I'll get the pics up when i return from vacation. transplanting to rockwool cubes 2 nite before leaving.

peace


----------



## allgrownup (May 15, 2008)

i got ambitious....

im hoping to have some seedlings when i return.


----------



## THE BROTHER'S GRUNT (May 15, 2008)

*Whats up AGU. Nice strain selection if i might say so. :hubba:  Here's some GREEN MOJO to get them babies going.  *


----------



## Cali*Style (May 15, 2008)

*MUCHO MOJO*  Cant wait to see these grow up.:hubba:


----------



## allgrownup (May 21, 2008)

well....i'm back.

i got quite a few popped seeds however they've stetched due to lack of light. cuz i just left em in the kitchen under no direct light.  i figured i could fix a plant as long as it was not dried out and dead.  now i gotta bunch of stringy seedlings  :doh:

anyhow,  started the new growroom.  i'll get some dimensions and picks up when i gert some time.  nappy time  bye


----------



## allgrownup (Jun 3, 2008)

So much has happened.....i totally left the thread hangin.  

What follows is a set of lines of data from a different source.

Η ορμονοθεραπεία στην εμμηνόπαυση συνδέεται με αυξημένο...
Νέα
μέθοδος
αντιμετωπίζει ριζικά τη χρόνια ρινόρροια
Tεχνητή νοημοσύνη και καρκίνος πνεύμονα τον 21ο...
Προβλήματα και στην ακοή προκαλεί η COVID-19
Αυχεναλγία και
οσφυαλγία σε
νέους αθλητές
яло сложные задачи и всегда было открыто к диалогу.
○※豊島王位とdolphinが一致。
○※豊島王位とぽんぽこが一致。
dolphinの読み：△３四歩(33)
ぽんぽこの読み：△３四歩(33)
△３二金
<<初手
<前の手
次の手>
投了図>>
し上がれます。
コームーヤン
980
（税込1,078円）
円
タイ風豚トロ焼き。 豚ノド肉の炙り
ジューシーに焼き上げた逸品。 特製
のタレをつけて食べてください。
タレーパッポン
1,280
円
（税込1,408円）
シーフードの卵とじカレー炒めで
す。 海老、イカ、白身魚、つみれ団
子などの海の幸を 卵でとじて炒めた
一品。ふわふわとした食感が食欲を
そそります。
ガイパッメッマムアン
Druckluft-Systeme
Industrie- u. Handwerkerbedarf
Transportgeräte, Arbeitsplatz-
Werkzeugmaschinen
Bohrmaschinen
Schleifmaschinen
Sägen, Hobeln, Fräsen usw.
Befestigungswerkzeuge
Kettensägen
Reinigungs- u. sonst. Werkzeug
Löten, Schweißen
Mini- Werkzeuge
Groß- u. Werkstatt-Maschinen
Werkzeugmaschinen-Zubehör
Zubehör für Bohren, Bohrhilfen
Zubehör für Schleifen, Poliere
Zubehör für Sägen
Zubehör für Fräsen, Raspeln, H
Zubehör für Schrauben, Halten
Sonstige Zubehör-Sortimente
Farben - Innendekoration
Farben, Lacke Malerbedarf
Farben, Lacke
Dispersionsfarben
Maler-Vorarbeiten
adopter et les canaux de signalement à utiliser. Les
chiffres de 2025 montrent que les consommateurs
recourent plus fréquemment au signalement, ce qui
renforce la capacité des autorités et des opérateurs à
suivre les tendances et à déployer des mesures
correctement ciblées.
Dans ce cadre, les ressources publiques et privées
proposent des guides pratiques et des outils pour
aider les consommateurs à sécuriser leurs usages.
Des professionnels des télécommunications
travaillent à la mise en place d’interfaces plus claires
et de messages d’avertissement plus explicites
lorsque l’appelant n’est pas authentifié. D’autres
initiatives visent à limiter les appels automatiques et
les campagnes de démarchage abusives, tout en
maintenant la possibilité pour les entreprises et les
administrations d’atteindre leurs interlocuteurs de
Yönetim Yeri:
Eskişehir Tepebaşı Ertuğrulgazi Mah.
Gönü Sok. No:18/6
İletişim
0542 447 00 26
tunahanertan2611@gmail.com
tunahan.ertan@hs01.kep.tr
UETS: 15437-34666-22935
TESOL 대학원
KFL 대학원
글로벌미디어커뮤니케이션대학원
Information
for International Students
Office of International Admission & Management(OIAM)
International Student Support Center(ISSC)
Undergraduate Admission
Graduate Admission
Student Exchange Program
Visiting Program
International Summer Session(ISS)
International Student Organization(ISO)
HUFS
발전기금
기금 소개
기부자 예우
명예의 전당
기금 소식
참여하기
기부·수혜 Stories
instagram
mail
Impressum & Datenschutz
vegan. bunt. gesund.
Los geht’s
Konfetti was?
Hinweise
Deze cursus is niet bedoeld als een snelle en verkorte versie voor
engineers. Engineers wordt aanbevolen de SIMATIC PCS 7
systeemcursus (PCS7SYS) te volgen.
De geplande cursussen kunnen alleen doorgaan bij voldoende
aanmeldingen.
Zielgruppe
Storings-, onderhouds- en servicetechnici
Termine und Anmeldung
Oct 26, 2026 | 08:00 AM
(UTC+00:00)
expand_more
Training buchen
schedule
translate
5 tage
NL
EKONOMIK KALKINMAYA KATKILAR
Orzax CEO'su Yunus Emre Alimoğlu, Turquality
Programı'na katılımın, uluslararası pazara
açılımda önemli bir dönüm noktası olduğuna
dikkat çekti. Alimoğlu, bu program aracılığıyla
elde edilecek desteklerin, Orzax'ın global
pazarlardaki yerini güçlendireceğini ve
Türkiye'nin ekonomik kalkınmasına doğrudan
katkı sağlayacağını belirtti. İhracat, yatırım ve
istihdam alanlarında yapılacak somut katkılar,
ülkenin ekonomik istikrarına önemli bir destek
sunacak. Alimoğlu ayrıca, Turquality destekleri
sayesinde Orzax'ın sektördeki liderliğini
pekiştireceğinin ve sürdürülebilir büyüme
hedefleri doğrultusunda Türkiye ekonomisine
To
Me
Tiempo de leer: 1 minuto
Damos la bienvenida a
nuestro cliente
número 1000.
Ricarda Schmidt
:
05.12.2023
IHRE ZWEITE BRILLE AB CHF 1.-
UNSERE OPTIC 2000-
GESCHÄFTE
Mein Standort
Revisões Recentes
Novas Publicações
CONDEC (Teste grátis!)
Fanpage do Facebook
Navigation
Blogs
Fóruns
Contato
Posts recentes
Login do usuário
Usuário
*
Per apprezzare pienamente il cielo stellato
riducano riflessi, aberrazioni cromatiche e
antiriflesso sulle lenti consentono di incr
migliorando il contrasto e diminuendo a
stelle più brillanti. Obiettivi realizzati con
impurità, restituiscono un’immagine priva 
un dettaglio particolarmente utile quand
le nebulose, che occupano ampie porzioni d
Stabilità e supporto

guilty...but i just hit the top of a real solid nug i grew and i am :fly:.  kooks /chilli peppers on the toons on pandora and i'm in a differnet realm fo sure.

i want a zeffer.....somethin to fly around in def.

ya dig


----------



## allgrownup (Jun 6, 2008)

well, i'm here..so here's whats goin on.

you guys are used to lots of pics of my grows and i'm totally stall'n ya  :huh:


i'm in the middle of constructing my new grow ROOM.  

should have the electrical in really soon i hope.  which leads me to where we are here.  I've had the seedlings under just enuf natural light to keep them alive.  some have stretched a bit and some look normal.  however they are like the slowest growing marijuana plants ever hahahahah.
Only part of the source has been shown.